Problem to work on: Beginning with the line that contains "Финальный этап Российской Эндуро Серии 2026" and ending with the line that contains "технологическая платформа, позволяющая", reproduce the lines of the entries below exactly, omitting pictures.

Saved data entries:
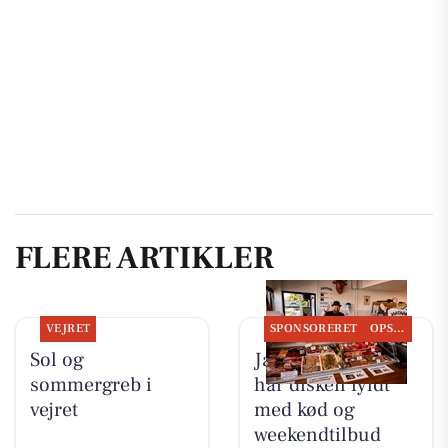
FLERE ARTIKLER
VEJRET
SPONSORERET
OPSLAGSTAVLEN
Sol og
Jaataak Slagteren
sommergreb i
har disken fyldt
vejret
med kød og
weekendtilbud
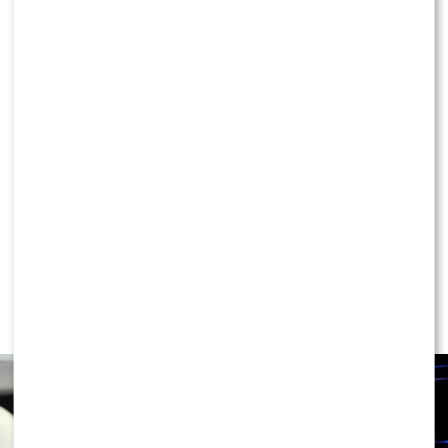
przerwała występ. Nagle zwróciła się do syna
1 KOMENTARZ
NEWS
Ewa Wachowicz TEŻ ODCHODZI z
„halo, tu Polsat”! WYGRYZŁA ją Ida
NOWAKOWSKA?!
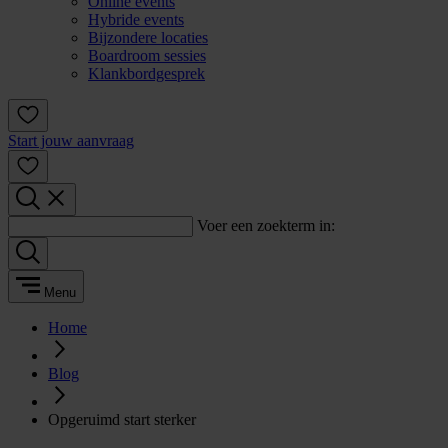
Online events
Hybride events
Bijzondere locaties
Boardroom sessies
Klankbordgesprek
Start jouw aanvraag
Voer een zoekterm in:
Menu
Home
Blog
Opgeruimd start sterker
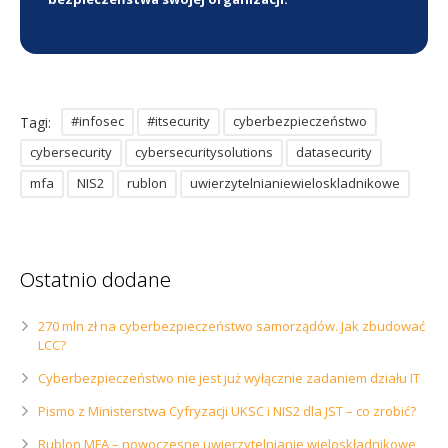
#infosec
#itsecurity
cyberbezpieczeństwo
Tagi:
cybersecurity
cybersecuritysolutions
datasecurity
mfa
NIS2
rublon
uwierzytelnianiewieloskladnikowe
Ostatnio dodane
270 mln zł na cyberbezpieczeństwo samorządów. Jak zbudować
LCC?
Cyberbezpieczeństwo nie jest już wyłącznie zadaniem działu IT
Pismo z Ministerstwa Cyfryzacji UKSC i NIS2 dla JST – co zrobić?
Rublon MFA – nowoczesne uwierzytelnianie wieloskładnikowe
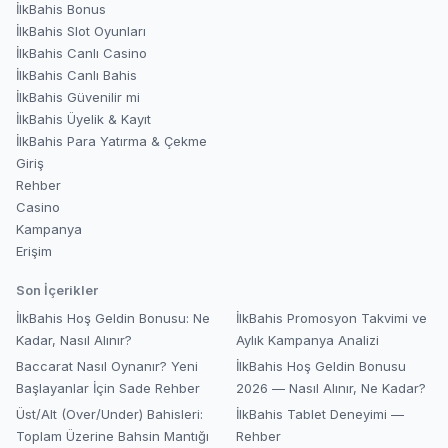
İlkBahis Bonus
İlkBahis Slot Oyunları
İlkBahis Canlı Casino
İlkBahis Canlı Bahis
İlkBahis Güvenilir mi
İlkBahis Üyelik & Kayıt
İlkBahis Para Yatırma & Çekme
Giriş
Rehber
Casino
Kampanya
Erişim
Son İçerikler
İlkBahis Hoş Geldin Bonusu: Ne
İlkBahis Promosyon Takvimi ve
Kadar, Nasıl Alınır?
Aylık Kampanya Analizi
Baccarat Nasıl Oynanır? Yeni
İlkBahis Hoş Geldin Bonusu
Başlayanlar İçin Sade Rehber
2026 — Nasıl Alınır, Ne Kadar?
Üst/Alt (Over/Under) Bahisleri:
İlkBahis Tablet Deneyimi —
Toplam Üzerine Bahsin Mantığı
Rehber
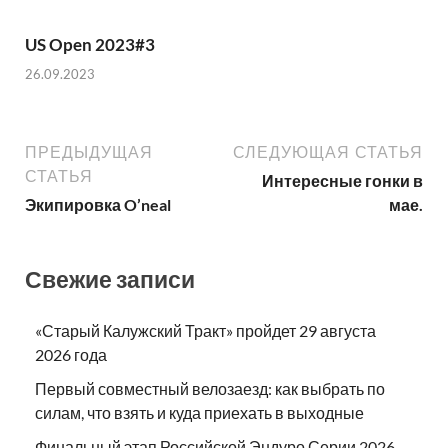
US Open 2023#3
26.09.2023
ПРЕДЫДУЩАЯ
СЛЕДУЮЩАЯ СТАТЬЯ
СТАТЬЯ
Интересные гонки в
Экипировка O’neal
мае.
Свежие записи
«Старый Калужский Тракт» пройдет 29 августа
2026 года
Первый совместный велозаезд: как выбрать по
силам, что взять и куда приехать в выходные
Финальный этап Российской Эндуро Серии 2026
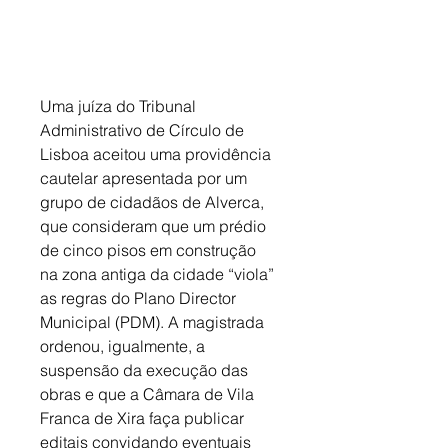
Uma juíza do Tribunal 
Administrativo de Círculo de 
Lisboa aceitou uma providência 
cautelar apresentada por um 
grupo de cidadãos de Alverca, 
que consideram que um prédio 
de cinco pisos em construção 
na zona antiga da cidade “viola” 
as regras do Plano Director 
Municipal (PDM). A magistrada 
ordenou, igualmente, a 
suspensão da execução das 
obras e que a Câmara de Vila 
Franca de Xira faça publicar 
editais convidando eventuais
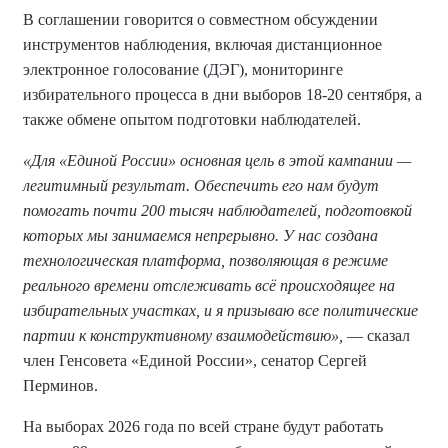
В соглашении говорится о совместном обсуждении
инструментов наблюдения, включая дистанционное
электронное голосование (ДЭГ), мониторинге
избирательного процесса в дни выборов 18-20 сентября, а
также обмене опытом подготовки наблюдателей.
«Для «Единой России» основная цель в этой кампании —
легитимный результат. Обеспечить его нам будут
помогать почти 200 тысяч наблюдателей, подготовкой
которых мы занимаемся непрерывно. У нас создана
технологическая платформа, позволяющая в режиме
реального времени отслеживать всё происходящее на
избирательных участках, и я призываю все политические
партии к конструктивному взаимодействию»,
— сказал
член Генсовета «Единой России», сенатор Сергей
Перминов.
На выборах 2026 года по всей стране будут работать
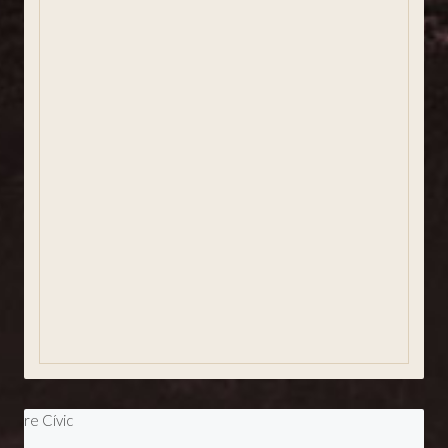
Història de la vila
Com arribar
Notícies
Agenda
Plànols i aparcament
Dades del temps
Revista SJA
Entitats
Agermanaments
Eleccions Municipals 2023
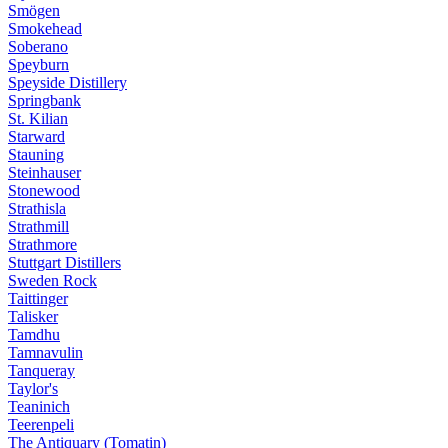
Smögen
Smokehead
Soberano
Speyburn
Speyside Distillery
Springbank
St. Kilian
Starward
Stauning
Steinhauser
Stonewood
Strathisla
Strathmill
Strathmore
Stuttgart Distillers
Sweden Rock
Taittinger
Talisker
Tamdhu
Tamnavulin
Tanqueray
Taylor's
Teaninich
Teerenpeli
The Antiquary (Tomatin)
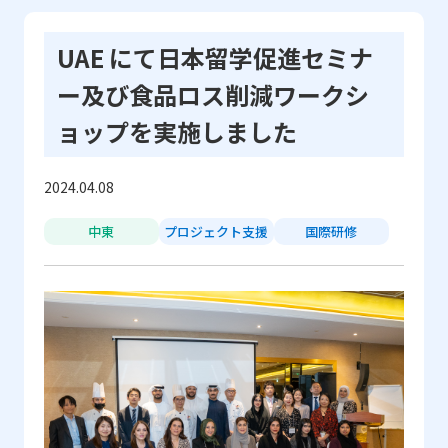
UAE にて日本留学促進セミナ
ー及び食品ロス削減ワークシ
ョップを実施しました
2024.04.08
中東
プロジェクト支援
国際研修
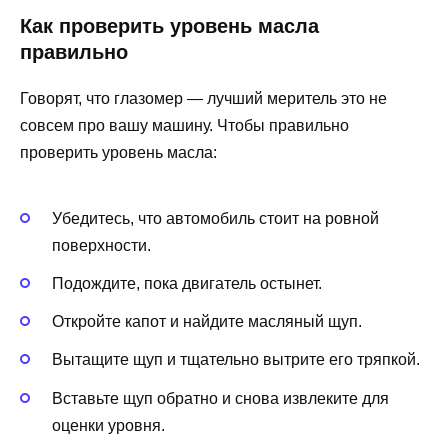
Как проверить уровень масла
правильно
Говорят, что глазомер — лучший меритель это не
совсем про вашу машину. Чтобы правильно
проверить уровень масла:
Убедитесь, что автомобиль стоит на ровной
поверхности.
Подождите, пока двигатель остынет.
Откройте капот и найдите масляный щуп.
Вытащите щуп и тщательно вытрите его тряпкой.
Вставьте щуп обратно и снова извлеките для
оценки уровня.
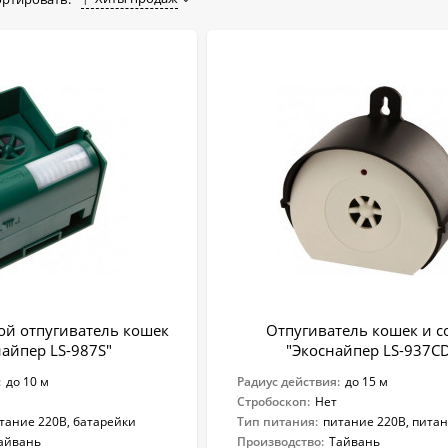
ой отпугиватель кошек
Отпугиватель кошек и с
найпер LS-987S"
"Экоснайпер LS-937C
:
до 10 м
Радиус действия:
до 15 м
Стробоскоп:
Нет
тание 220В, батарейки
Тип питания:
питание 220В, пита
айвань
Производство:
Тайвань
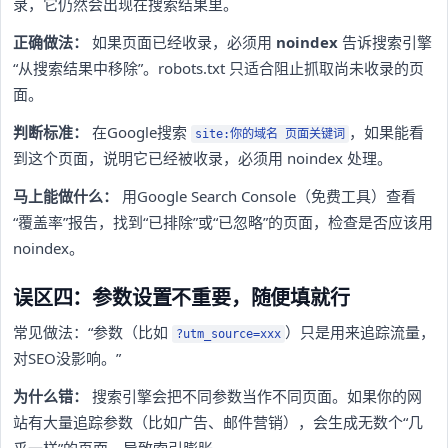
录，它仍然会出现在搜索结果里。
正确做法：
如果页面已经收录，必须用
noindex
告诉搜索引擎
“从搜索结果中移除”。robots.txt 只适合阻止抓取尚未收录的页
面。
判断标准：
在Google搜索
，如果能看
site:你的域名 页面关键词
到这个页面，说明它已经被收录，必须用 noindex 处理。
马上能做什么：
用Google Search Console（免费工具）查看
“覆盖率”报告，找到“已排除”或“已忽略”的页面，检查是否应该用
noindex。
误区四：参数设置不重要，随便填就行
常见做法：“参数（比如
）只是用来追踪流量，
?utm_source=xxx
对SEO没影响。”
为什么错：
搜索引擎会把不同参数当作不同页面。如果你的网
站有大量追踪参数（比如广告、邮件营销），会生成无数个“几
乎一样”的页面，导致索引膨胀。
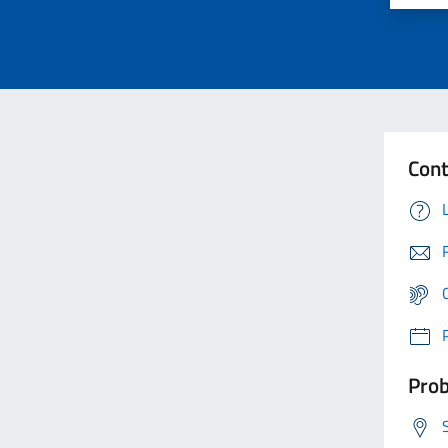
Cont
Prob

Result of the exercise:
Финальный этап Российской Эндуро Серии 2026
Uma juíza do Tribunal 
Administrativo de Círculo de 
Lisboa aceitou uma providência 
cautelar apresentada por um 
grupo de cidadãos de Alverca, 
que consideram que um prédio 
de cinco pisos em construção 
na zona antiga da cidade “viola” 
as regras do Plano Director 
Municipal (PDM). A magistrada 
ordenou, igualmente, a 
suspensão da execução das 
obras e que a Câmara de Vila 
Franca de Xira faça publicar 
editais convidando eventuais
В соглашении говорится о совместном обсуждении
инструментов наблюдения, включая дистанционное
электронное голосование (ДЭГ), мониторинге
избирательного процесса в дни выборов 18-20 сентября, а
также обмене опытом подготовки наблюдателей.
«Для «Единой России» основная цель в этой кампании —
легитимный результат. Обеспечить его нам будут
помогать почти 200 тысяч наблюдателей, подготовкой
которых мы занимаемся непрерывно. У нас создана
технологическая платформа, позволяющая в режиме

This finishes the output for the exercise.